家庭の獣医学|No.4 犬のワクチンについて

はじめに
最近は、犬を買い始めたらまずワクチンをという飼い主さんがずいぶん増えてきたように思います。しかし初めて子犬を飼う方の中には、ワクチンをいつうてばいいのか、どんなワクチンがあるのかなど、よくわからないという方も多いのではないでしょうか。

ワクチンの種類

犬のワクチンには大きく分けて狂犬病ワクチン混合ワクチンの2種類があります。

狂犬病ワクチンは狂犬病予防法で生後91日齢以上の犬に年一回の接種が義務づけられています。狂犬病の日本国内での発生は1957年以降ありません。しかし、狂犬病は発生していない国のほうが少ないぐらい、今現在も世界中の国々で人や動物にとって脅威であることを知っておいてください。

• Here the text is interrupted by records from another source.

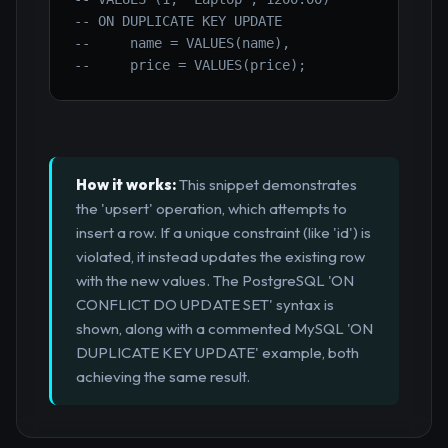
-- ON DUPLICATE KEY UPDATE 
--     name = VALUES(name), 
--     price = VALUES(price);
How it works:
This snippet demonstrates
the 'upsert' operation, which attempts to
insert a row. If a unique constraint (like 'id') is
violated, it instead updates the existing row
with the new values. The PostgreSQL 'ON
CONFLICT DO UPDATE SET' syntax is
shown, along with a commented MySQL 'ON
DUPLICATE KEY UPDATE' example, both
achieving the same result.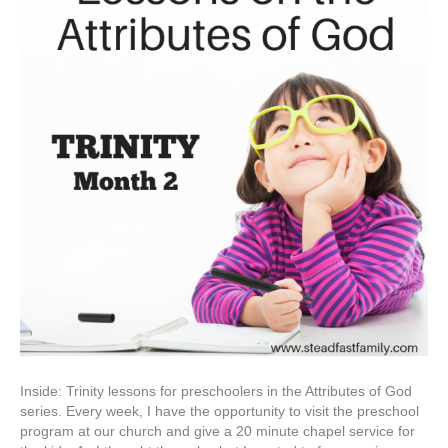
Inside: Trinity lessons for preschoolers in the Attributes of God
series. Every week, I have the opportunity to visit the preschool
program at our church and give a 20 minute chapel service for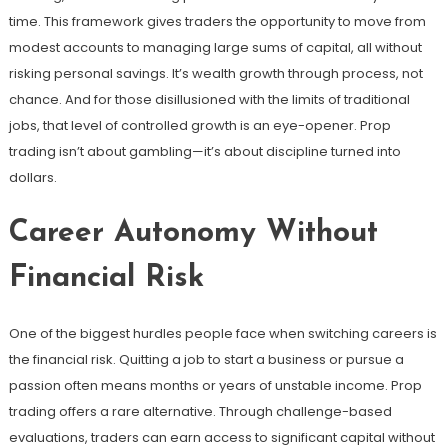
time. This framework gives traders the opportunity to move from
modest accounts to managing large sums of capital, all without
risking personal savings. It’s wealth growth through process, not
chance. And for those disillusioned with the limits of traditional
jobs, that level of controlled growth is an eye-opener. Prop
trading isn’t about gambling—it’s about discipline turned into
dollars.
Career Autonomy Without
Financial Risk
One of the biggest hurdles people face when switching careers is
the financial risk. Quitting a job to start a business or pursue a
passion often means months or years of unstable income. Prop
trading offers a rare alternative. Through challenge-based
evaluations, traders can earn access to significant capital without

混合ワクチンとはその名前の通り、何種類かのワクチンが一本の注射の中に混ざっているワクチンです。まず基本の混合ワクチンである5種混合ワクチンからご説明していきます。5種混合ワクチンとは次の5種類の病気を予防できるワクチンです。

・ 犬ジステンパーウイルス感染症
・ 犬パルボウイルス感染症
・ アデノウイルスⅠ型感染症(犬伝染性肝炎)
・ アデノウイルスⅡ型感染症(犬伝染性気管炎)
・ パラインフルエンザウイルス

この5種類の感染症は伝染力が強く、また発症した場合の重症度も高いため、どの犬にもワクチンによる予防が必要な病気です。この5種類にコロナウイルス感染症や2?3種類のレプトスピラ感染症のワクチンを追加したものが、6?9種混合ワクチンということになります。コロナウイルスやレプトスピラのワクチンは、必ずしもすべての犬に必要というわけではありません。

ワクチンには残念ながら副作用の問題もあります。熱が出る、顔が腫れるといった一時的なものから、ごくまれにですが全身性ショックなどの命にかかわるようなものもあります。どのワクチンが愛犬に最適かは、犬の年齢や環境によって変わってきます。かかりつけの病院の先生とよく相談してからの接種をお勧めします。

接種の時期

ワクチンは接種をすれば100%病気を防げるわけではありません。体質によってはワクチンを接種しても全く、あるいはわずかしか病気に対する抵抗力がつかない犬もいます。特に生後間もない子犬は移行抗体という母親譲りの免疫が病気の発症を防いでくれますが、ワクチンによる免疫反応も防いでしまいます。移行抗体は子犬の成長とともに減少していき、それにともなって病気に対する抵抗力も減少していきます。移行抗体の消滅時期は犬によって違います。移行抗体のない犬もいれば、12?14週齢ぐらいまで残っている犬もいます。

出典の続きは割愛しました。